Page layout parsing data:
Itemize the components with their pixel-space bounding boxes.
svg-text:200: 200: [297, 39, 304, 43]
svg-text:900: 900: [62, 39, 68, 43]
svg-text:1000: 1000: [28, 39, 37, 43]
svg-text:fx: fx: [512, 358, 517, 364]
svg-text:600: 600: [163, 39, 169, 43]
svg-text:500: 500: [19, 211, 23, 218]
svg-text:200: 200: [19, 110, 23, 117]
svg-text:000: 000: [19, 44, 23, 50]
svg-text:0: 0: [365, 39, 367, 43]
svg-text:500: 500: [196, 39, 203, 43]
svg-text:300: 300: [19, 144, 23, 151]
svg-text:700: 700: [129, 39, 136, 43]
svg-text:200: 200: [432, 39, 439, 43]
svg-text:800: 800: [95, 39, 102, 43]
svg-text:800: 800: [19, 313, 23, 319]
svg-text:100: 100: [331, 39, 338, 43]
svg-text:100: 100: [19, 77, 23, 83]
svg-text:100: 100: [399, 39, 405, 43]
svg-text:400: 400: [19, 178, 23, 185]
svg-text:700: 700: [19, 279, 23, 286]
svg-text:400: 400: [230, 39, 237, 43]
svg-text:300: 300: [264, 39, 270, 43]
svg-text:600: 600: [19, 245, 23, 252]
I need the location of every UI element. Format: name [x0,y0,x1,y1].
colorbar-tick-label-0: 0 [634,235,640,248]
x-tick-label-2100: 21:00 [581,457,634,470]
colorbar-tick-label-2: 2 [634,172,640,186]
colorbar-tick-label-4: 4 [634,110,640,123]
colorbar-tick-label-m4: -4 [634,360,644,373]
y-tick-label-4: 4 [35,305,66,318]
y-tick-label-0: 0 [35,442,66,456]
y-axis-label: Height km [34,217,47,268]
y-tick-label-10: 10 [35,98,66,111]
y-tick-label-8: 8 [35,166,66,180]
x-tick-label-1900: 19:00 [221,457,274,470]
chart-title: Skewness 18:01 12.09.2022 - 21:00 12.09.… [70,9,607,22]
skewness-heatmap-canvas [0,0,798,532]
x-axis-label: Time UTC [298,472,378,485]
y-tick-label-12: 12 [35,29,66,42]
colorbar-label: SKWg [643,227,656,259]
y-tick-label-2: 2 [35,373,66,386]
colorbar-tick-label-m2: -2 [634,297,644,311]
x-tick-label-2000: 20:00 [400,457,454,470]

(Work required):
If the word "axis" is on a line above, return that line.

(Response to the exercise):
y-axis-label: Height km [34,217,47,268]
x-axis-label: Time UTC [298,472,378,485]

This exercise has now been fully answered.